Due to the presence of over 60 different scenarios in the Atari environment, where the scenarios are relatively consistent with variations only in tasks, a single default parameter configuration file is sufficient.

For environments with significant scene variations, such as the “CarRacing-v2” and “LunarLander” scenarios in the “Box2D” environment, the former has a state input of a 96x96x3 RGB image, while the latter consists of an 8-dimensional vector.

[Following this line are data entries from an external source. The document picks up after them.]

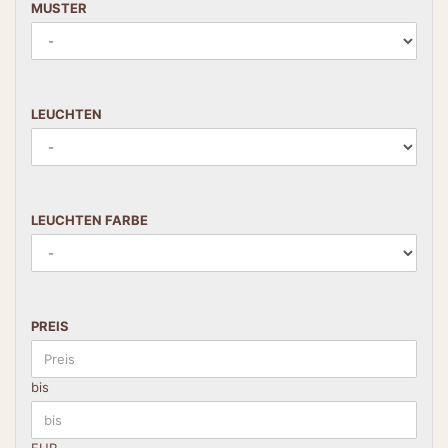
MUSTER
LEUCHTEN
LEUCHTEN FARBE
PREIS
bis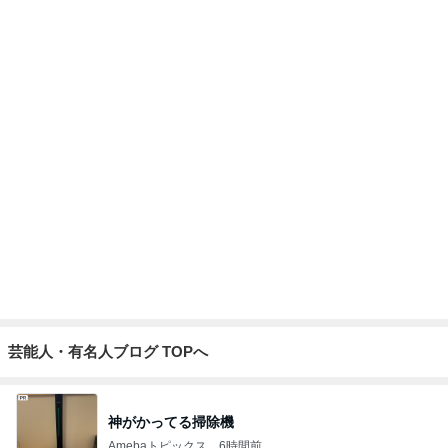
Amebaトピックス
1日前
購入後に71%オフになったまな板
Amebaトピックス
9時間前
堀ちえみの夫 納豆喜多方ラーメン
Amebaトピックス
18時間前
バターと塩で焼いたうますぎるパン
Amebaトピックス
1日前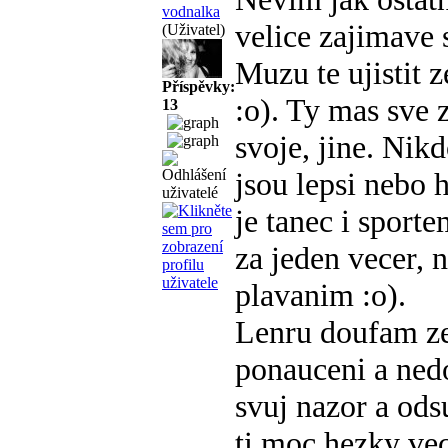
vodnalka
velice zajimave s
(Uživatel)
Muzu te ujistit 
Příspěvky:
:o). Ty mas sve 
13
svoje, jine. Nik
jsou lepsi nebo 
je tanec i sport
za jeden vecer, 
plavanim :o).
Lenru doufam ze
ponauceni a nedov
svuj nazor a odsu
ti moc hezky vec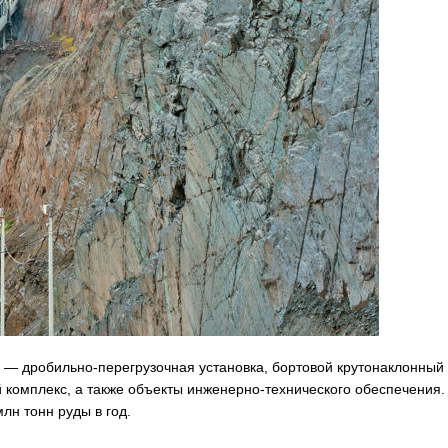
ле — дробильно-перегрузочная установка, бортовой крутонаклонный
 комплекс, а также объекты инженерно-технического обеспечения.
лн тонн руды в год.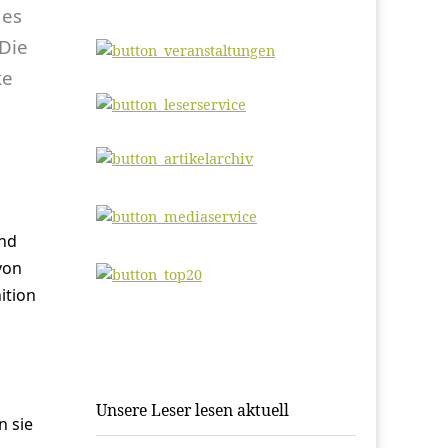
 es
 Die
ke
n
und
von
ition
Unsere Leser lesen aktuell
n sie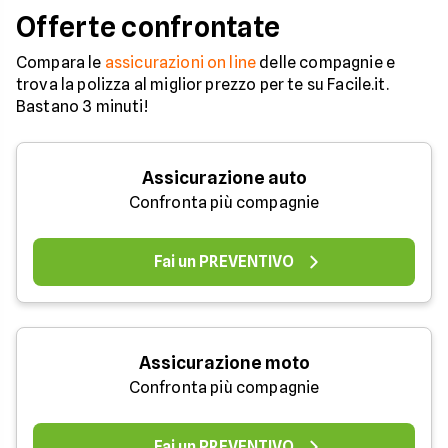
Offerte confrontate
Compara le
assicurazioni on line
delle compagnie e
trova la polizza al miglior prezzo per te su Facile.it.
Bastano 3 minuti!
Assicurazione auto
Confronta più compagnie
Fai un PREVENTIVO
Assicurazione moto
Confronta più compagnie
Fai un PREVENTIVO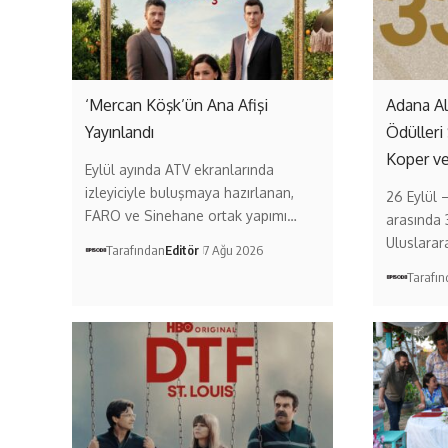
‘Mercan Köşk’ün Ana Afişi
Adana A
Yayınlandı
Ödülleri
Koper v
Eylül ayında ATV ekranlarında
izleyiciyle buluşmaya hazırlanan,
26 Eylül 
FARO ve Sinehane ortak yapımı…
arasında 
Uluslarar
Tarafından
Editör
7 Ağu 2026
Tarafı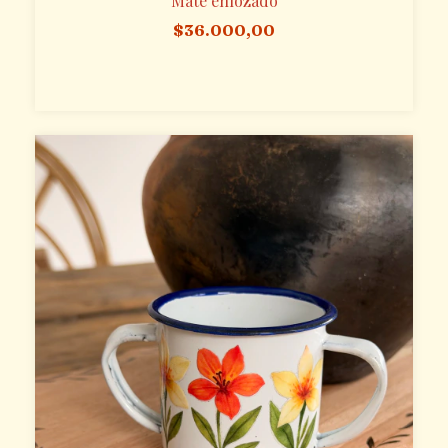
Mate enlozado
$36.000,00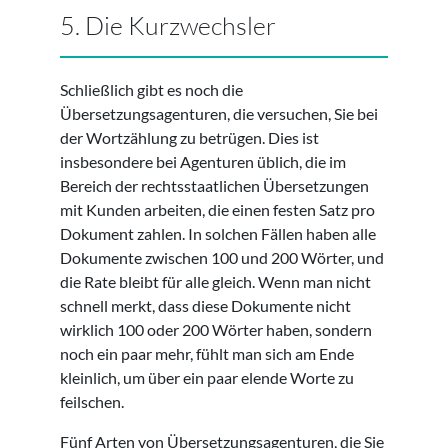
5. Die Kurzwechsler
Schließlich gibt es noch die
Übersetzungsagenturen, die versuchen, Sie bei
der Wortzählung zu betrügen. Dies ist
insbesondere bei Agenturen üblich, die im
Bereich der rechtsstaatlichen Übersetzungen
mit Kunden arbeiten, die einen festen Satz pro
Dokument zahlen. In solchen Fällen haben alle
Dokumente zwischen 100 und 200 Wörter, und
die Rate bleibt für alle gleich. Wenn man nicht
schnell merkt, dass diese Dokumente nicht
wirklich 100 oder 200 Wörter haben, sondern
noch ein paar mehr, fühlt man sich am Ende
kleinlich, um über ein paar elende Worte zu
feilschen.
Fünf Arten von Übersetzungsagenturen, die Sie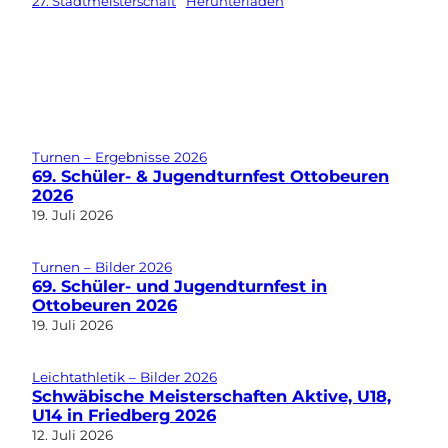
27. Stadtmeisterschaft
Herunterladen
Turnen – Ergebnisse 2026
69. Schüler- & Jugendturnfest Ottobeuren
2026
19. Juli 2026
Turnen – Bilder 2026
69. Schüler- und Jugendturnfest in
Ottobeuren 2026
19. Juli 2026
Leichtathletik – Bilder 2026
Schwäbische Meisterschaften Aktive, U18,
U14 in Friedberg 2026
12. Juli 2026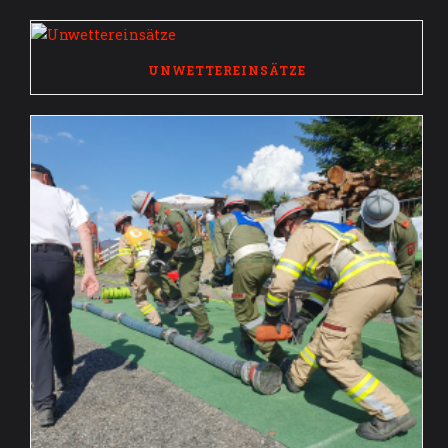
UNWETTEREINSÄTZE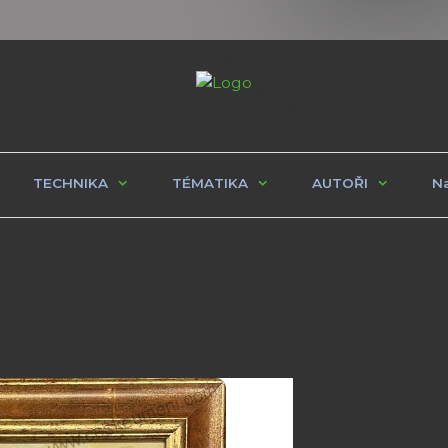
TECHNIKA
TÉMATIKA
AUTOŘI
Na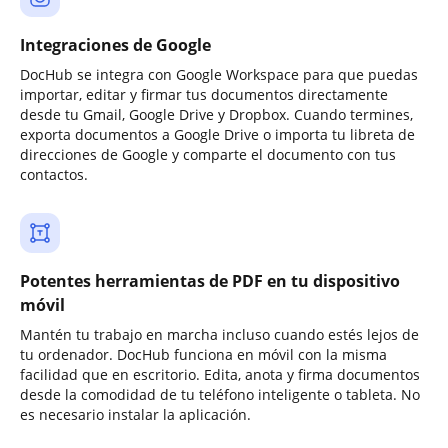
Integraciones de Google
DocHub se integra con Google Workspace para que puedas
importar, editar y firmar tus documentos directamente
desde tu Gmail, Google Drive y Dropbox. Cuando termines,
exporta documentos a Google Drive o importa tu libreta de
direcciones de Google y comparte el documento con tus
contactos.
Potentes herramientas de PDF en tu dispositivo
móvil
Mantén tu trabajo en marcha incluso cuando estés lejos de
tu ordenador. DocHub funciona en móvil con la misma
facilidad que en escritorio. Edita, anota y firma documentos
desde la comodidad de tu teléfono inteligente o tableta. No
es necesario instalar la aplicación.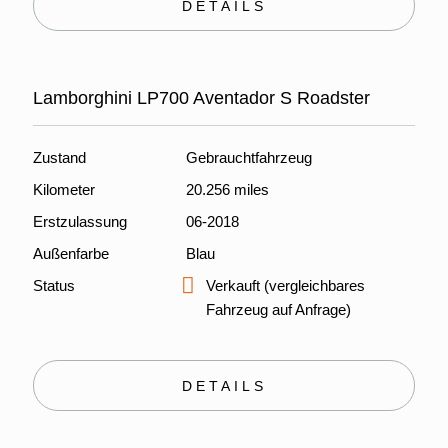
DETAILS
Lamborghini LP700 Aventador S Roadster
Zustand
Gebrauchtfahrzeug
Kilometer
20.256 miles
Erstzulassung
06-2018
Außenfarbe
Blau
Status
Verkauft (vergleichbares
Fahrzeug auf Anfrage)
DETAILS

Therefore, the DQN algorithm parameter configurations for these two scenarios are stored in the following two files:

  • xuance/configs/dqn/box2d/CarRacing-v2.yaml

  • xuance/configs/dqn/box2d/LunarLander-v2.yaml

Within the following content, we provid the preset arguments for each implementation that can be run by following the steps in Quick Start.



DQN-based Implementations

agent: "DQN"
env_name: "Classic Control"
env_id: "CartPole-v1"
vectorize: "Dummy_Gym"
policy: "Basic_Q_network"
representation: "Basic_MLP"
runner: "DRL"

representation_hidden_size: [128,]
q_hidden_size: [128,]
activation: 'ReLU'

seed: 1
parallels: 10
n_size: 10000
batch_size: 256
learning_rate: 0.001
gamma: 0.99

start_greedy: 0.5
end_greedy: 0.01
decay_step_greedy: 10000
sync_frequency: 50
training_frequency: 1
running_steps: 200000  # 200k
start_training: 1000

use_obsnorm: False
use_rewnorm: False
obsnorm_range: 5
rewnorm_range: 5

test_steps: 10000
eval_interval: 20000
test_episode: 1
log_dir: "./logs/dqn/"
model_dir: "./models/dqn/"


Policy Gradient-based Implementations

agent: "PG"
env_name: "Classic Control"
env_id: "CartPole-v1"
representation: "Basic_MLP"
vectorize: "Dummy_Gym"
policy: "Categorical_Actor"
runner: "DRL"

representation_hidden_size: [128,]
actor_hidden_size: [128,]
activation: 'ReLU'

seed: 1
parallels: 10
running_steps: 300000
n_steps: 128
n_epoch: 1
n_minibatch: 1
learning_rate: 0.0004

ent_coef: 0.01
clip_grad: 0.5
clip_type: 1  # Gradient clip for Mindspore: 0: ms.ops.clip_by_value; 1: ms.nn.ClipByNorm()
gamma: 0.98
use_gae: False
gae_lambda: 0.95
use_advnorm: False

use_obsnorm: True
use_rewnorm: True
obsnorm_range: 5
rewnorm_range: 5

test_steps: 10000
eval_interval: 50000
test_episode: 1
log_dir: "./logs/pg/"
model_dir: "./models/pg/"


MARL Implementations

agent: "IQL"  # the learning algorithms_marl
env_name: "mpe"
env_id: "simple_spread_v3"
continuous_action: False
policy: "Basic_Q_network_marl"
representation: "Basic_MLP"
vectorize: "Dummy_Pettingzoo"
runner: "Pettingzoo_Runner"

use_recurrent: False
rnn:
representation_hidden_size: [64, ]
q_hidden_size: [64, ]  # the units for each hidden layer
activation: "ReLU"

seed: 1
parallels: 16
buffer_size: 100000
batch_size: 256
learning_rate: 0.001
gamma: 0.99  # discount factor
double_q: True  # use double q learning

start_greedy: 1.0
end_greedy: 0.05
decay_step_greedy: 2500000
start_training: 1000  # start training after n episodes
running_steps: 10000000  # 10M
train_per_step: False  # True: train model per step; False: train model per episode.
training_frequency: 1
sync_frequency: 100

use_grad_clip: False
grad_clip_norm: 0.5

eval_interval: 100000
test_episode: 5
log_dir: "./logs/iql/"
model_dir: "./models/iql/"


Customized Configurations

Users can also choose not to use the default parameters provided by XuanCe, or in cases where XuanCe does not include the user’s specific task, they can customize their own .yaml parameter configuration file in the same manner.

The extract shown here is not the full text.